HP’s competing printer costs $16,000..
While Edgeline could be the closest competitor to Memjet in terms of speed, it appears to be far more expensive. In fact, a spare paper tray for the HP edgeline printer currently costs more than $2,000 - ten times the $200 analysts say is possible for Silverbrook’s desktop inkjet printer.
Silverbrook’s assault on the market
In almost 3500 patent applications over the past decade, Silverbrook has described an incredible array of potential products. These include a full colour printer module small enough to fit into a mobile phone, digital camera or even into handheld games like the Sony PSP or Nintendo DS.
Radical new technology

The ultra fast speed of the printers is partly due to their ‘pagewidth’ format. Unlike conventional inkjets, the printhead spans the full width of the paper and does not need to shuttle from side to side. The A4 or letter-size desktop printer’s printhead is a full 8 inches (21.3 cm) wide and contains 70,400 ink nozzles. This microscope photo shows a tiny section of the print head - each of the small white circles is a single ink nozzle.

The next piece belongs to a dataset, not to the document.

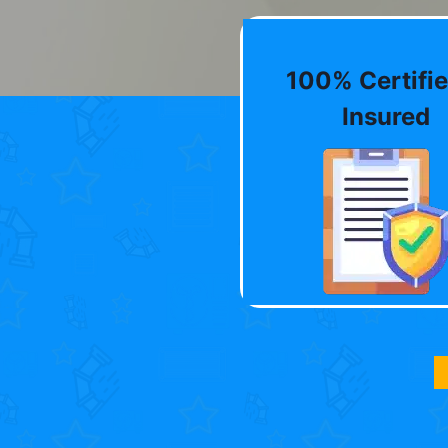
100% Certifie
Insured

The ink nozzles are arranged in lines, with 1600 nozzles per inch. These can produce more than 2.5 million ink dots per square inch of paper in a single pass. (The screen you are reading this story on has approximately 10,000 dots per square inch). These tiny nozzles can fire out ink droplets smaller than one picoliter (one millionth of a millionth of a liter). This produces tremendously sharp prints, say analysts.
The very small size of the ink droplets is important, because it helps the ink dry in less than a second. This is a critical factor in high speed printing without smudging.
The printhead is made up in four-inch units. These are themselves assembled from smaller pieces, 20 mm long, which are built using a semiconductor fabrication process, similar to that used to make CPUs and graphics chips. The photograph on the right, shows an 8-inch silicon wafer on which these 20 mm print head sections are visible.
The Memjet print heads offer five color channels, and the printing system calculates some 900 million drops per second while controlling the firing of all the ink nozzles.
Currently, the Memjet technology tops out at 1,600 × 1,600 dots per inch; photo-quality printing can be handled at 30 pages per minute, while everyday document printing can reach speeds of 60 pages per minute.

Silverbrook doesn’t plan to enter the printer manufacturing business; instead, the company wants to license the technology to other manufacturers. Silverbrook will make its money making print heads and control systems, selling ink, and licensing its designs.
Silverbrook plans to offer reference designs for printers in a number of different formats, and says the technology can be easily scaled up to large-format printing.
Aditya said on Wednesday, March 28, 2007, 11:02
I have seen the videos on Silverbrook’s site and this seems very promising and very, very impressive. I can’t wait for this to come out in the market. Hopefully India will also be included in their sales plans. I’m keeping my fingers crossed for this!